Task instructions
Tally the lines of the entries below that hold the word "Maritimes", and please give only the total.

Source data
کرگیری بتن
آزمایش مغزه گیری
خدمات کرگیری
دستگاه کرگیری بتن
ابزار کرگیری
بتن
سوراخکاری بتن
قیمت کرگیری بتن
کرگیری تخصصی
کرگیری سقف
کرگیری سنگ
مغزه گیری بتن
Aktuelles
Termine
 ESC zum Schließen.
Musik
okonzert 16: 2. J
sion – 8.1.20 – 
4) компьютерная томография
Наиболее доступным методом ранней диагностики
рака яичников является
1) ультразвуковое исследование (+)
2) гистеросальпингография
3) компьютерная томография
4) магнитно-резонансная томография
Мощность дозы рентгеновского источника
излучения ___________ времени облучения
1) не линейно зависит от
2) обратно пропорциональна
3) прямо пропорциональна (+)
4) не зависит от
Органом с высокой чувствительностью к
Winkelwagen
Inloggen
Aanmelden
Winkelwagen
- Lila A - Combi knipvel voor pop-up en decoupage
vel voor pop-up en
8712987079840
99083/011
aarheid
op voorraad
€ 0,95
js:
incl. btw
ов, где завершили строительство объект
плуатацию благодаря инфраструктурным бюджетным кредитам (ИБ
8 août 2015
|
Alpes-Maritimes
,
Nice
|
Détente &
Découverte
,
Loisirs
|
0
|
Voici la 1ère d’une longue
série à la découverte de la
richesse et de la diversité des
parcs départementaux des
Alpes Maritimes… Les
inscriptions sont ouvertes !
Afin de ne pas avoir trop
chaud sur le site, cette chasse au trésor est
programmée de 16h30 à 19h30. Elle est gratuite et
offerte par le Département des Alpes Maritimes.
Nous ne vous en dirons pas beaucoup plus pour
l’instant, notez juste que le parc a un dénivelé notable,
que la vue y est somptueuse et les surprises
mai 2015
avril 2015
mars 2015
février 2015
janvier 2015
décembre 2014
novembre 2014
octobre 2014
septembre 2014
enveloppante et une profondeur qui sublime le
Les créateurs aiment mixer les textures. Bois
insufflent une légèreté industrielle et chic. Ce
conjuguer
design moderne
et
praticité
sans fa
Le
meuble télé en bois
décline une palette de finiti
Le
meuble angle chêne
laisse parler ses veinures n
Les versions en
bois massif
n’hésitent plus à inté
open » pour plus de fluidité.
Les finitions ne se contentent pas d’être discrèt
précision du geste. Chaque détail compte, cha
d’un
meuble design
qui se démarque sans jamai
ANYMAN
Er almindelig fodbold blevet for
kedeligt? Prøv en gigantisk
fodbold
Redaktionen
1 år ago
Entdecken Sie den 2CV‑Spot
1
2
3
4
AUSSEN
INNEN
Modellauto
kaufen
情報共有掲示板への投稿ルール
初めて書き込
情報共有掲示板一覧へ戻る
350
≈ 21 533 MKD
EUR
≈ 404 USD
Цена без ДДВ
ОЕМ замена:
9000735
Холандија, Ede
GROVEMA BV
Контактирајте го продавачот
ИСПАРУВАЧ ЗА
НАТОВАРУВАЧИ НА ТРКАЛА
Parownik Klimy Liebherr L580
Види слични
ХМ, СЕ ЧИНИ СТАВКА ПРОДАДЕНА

Output of the exercise
3